■ **Data supplied**:
----------------------------------------

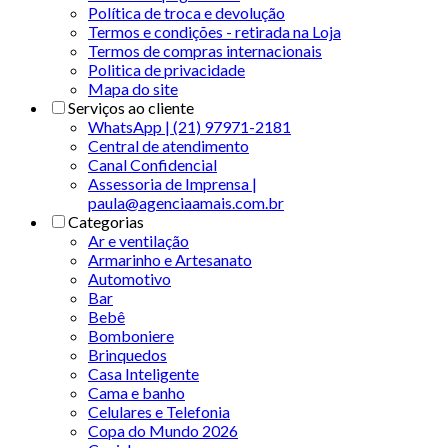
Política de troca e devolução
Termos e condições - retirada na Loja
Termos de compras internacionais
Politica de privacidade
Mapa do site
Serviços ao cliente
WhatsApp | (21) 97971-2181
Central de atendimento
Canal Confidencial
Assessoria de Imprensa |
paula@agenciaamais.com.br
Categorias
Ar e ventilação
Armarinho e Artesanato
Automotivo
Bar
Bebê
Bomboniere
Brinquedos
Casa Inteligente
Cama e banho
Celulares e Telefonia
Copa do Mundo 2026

----------------------------------------

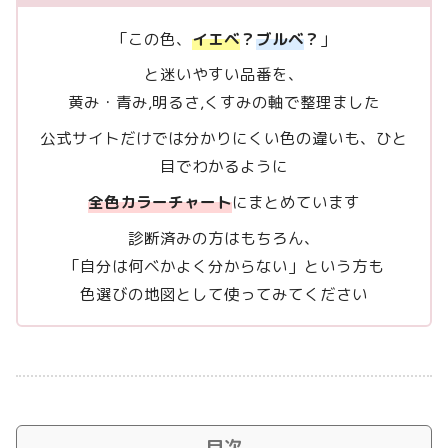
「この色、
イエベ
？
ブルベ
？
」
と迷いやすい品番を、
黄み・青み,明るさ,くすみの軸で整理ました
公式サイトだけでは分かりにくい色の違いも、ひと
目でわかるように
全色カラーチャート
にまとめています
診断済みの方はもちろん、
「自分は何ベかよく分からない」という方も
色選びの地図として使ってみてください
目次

----------------------------------------

■ **What you are asked to do**:
Exact duplication is required for the lines above, from the line that contains "Política de troca e devolução" to the line that contains "Copa do Mundo 2026", inclusive; omit all others.

■ **Written answer**:
Política de troca e devolução
Termos e condições - retirada na Loja
Termos de compras internacionais
Politica de privacidade
Mapa do site
Serviços ao cliente
WhatsApp | (21) 97971-2181
Central de atendimento
Canal Confidencial
Assessoria de Imprensa |
paula@agenciaamais.com.br
Categorias
Ar e ventilação
Armarinho e Artesanato
Automotivo
Bar
Bebê
Bomboniere
Brinquedos
Casa Inteligente
Cama e banho
Celulares e Telefonia
Copa do Mundo 2026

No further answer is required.